ABSTRACT

Diabetes mellitus is a chronic disease defined by chronic hyperglycemia. Major progress was achieved in the 70’s when the distinction was made between type I and type II diabetes. Type I diabetes is defined as a disease state requiring the daily administration of insulin for metabolic control (insulin dependent diabetes mellitus, IDDM). Type II diabetes, which is also associated with hyperglycemia and glycosuria (but without spontaneous evolution to ketosis), is characterized by usual absence of requirement for insulin therapy (non-insulin dependent diabetes mellitus, NIDDM).

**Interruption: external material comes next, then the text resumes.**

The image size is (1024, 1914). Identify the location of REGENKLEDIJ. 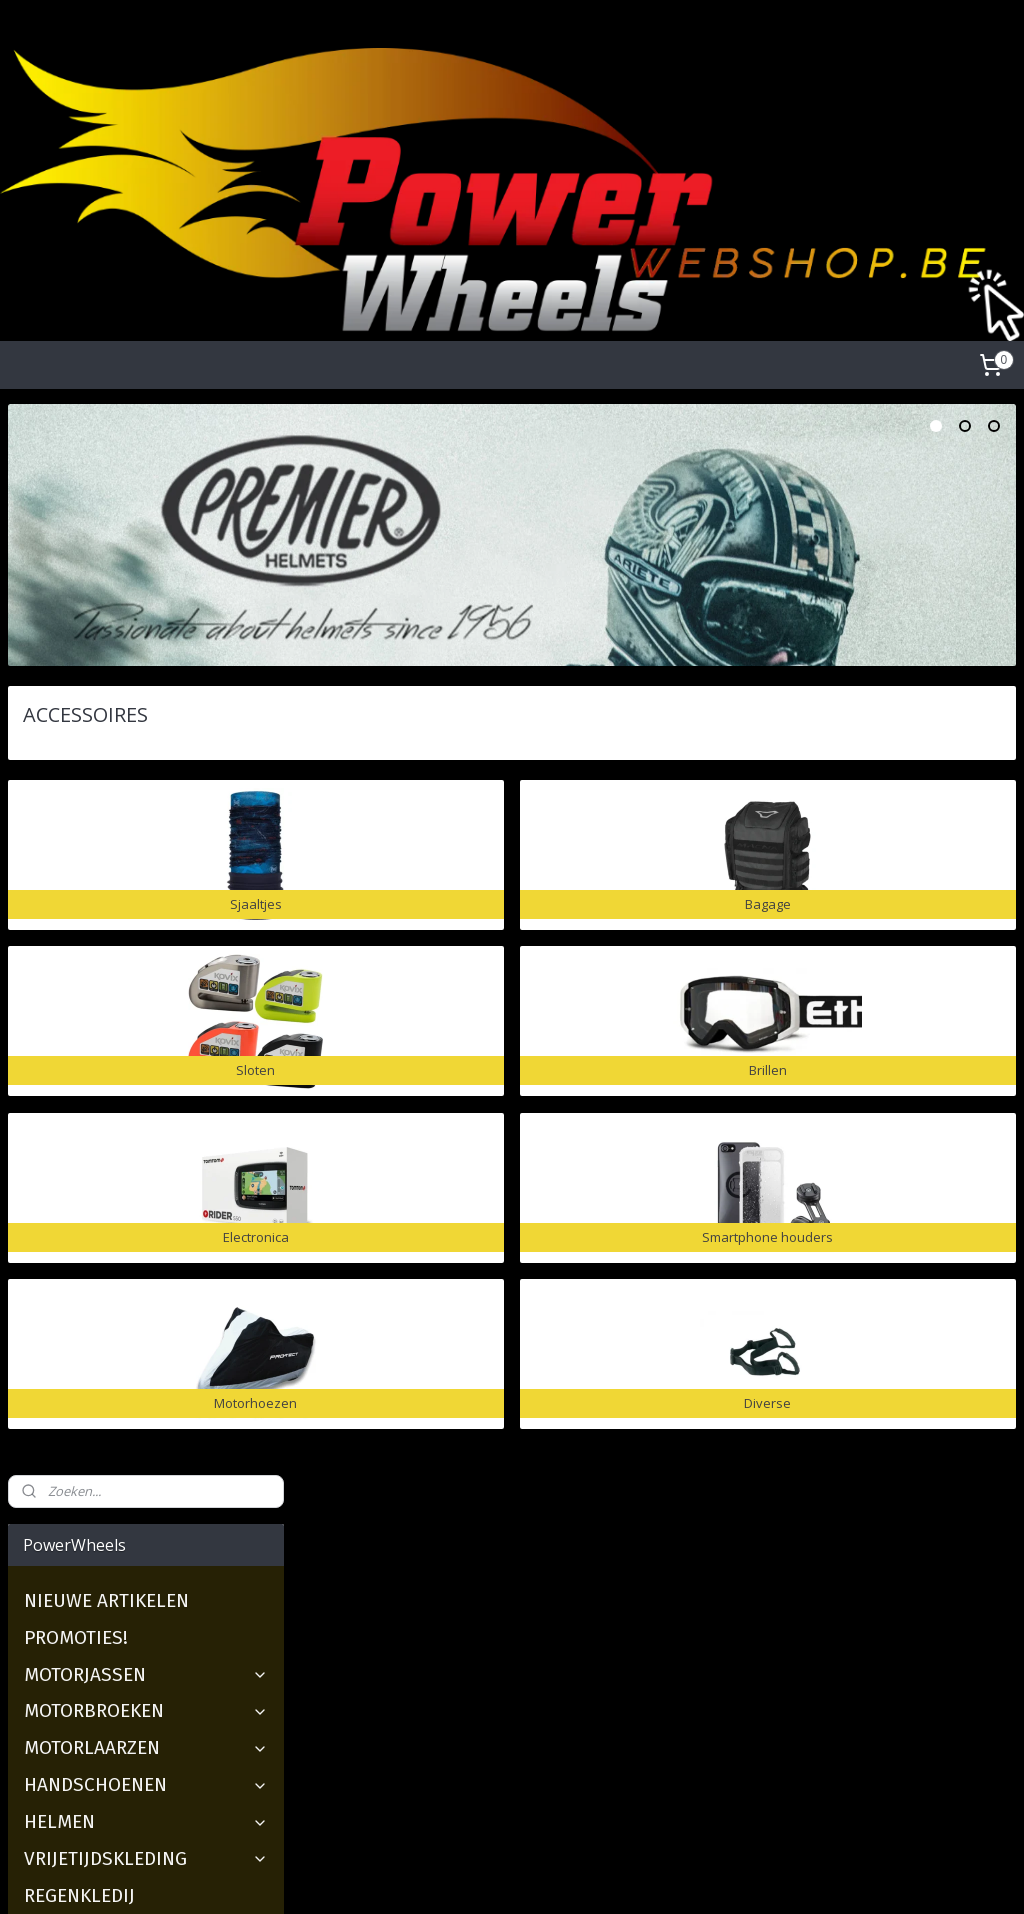
(79, 824).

In addition to these important clinical differences, type I and type II diabetes differ by their putative underlying mechanisms. The vast majority of cases of type I diabetes relate to an autoimmune pathogenesis according to which the β cells of islets of Langerhans, which produce insulin, are destroyed by autoreactive T cells (1). Type II diabetes, in most cases, is a genetically controlled, purely metabolic disease enhanced by additional factors such as obesity leading to insulin resistance that the patients cannot overcome, probably due to some yet undefined β-cell failure. Recent data have indicated that 5-15% of type II diabetes cases are, in fact, also autoimmune (slow type I or late autoimmune diabetes of the adult, LADA) (2,3).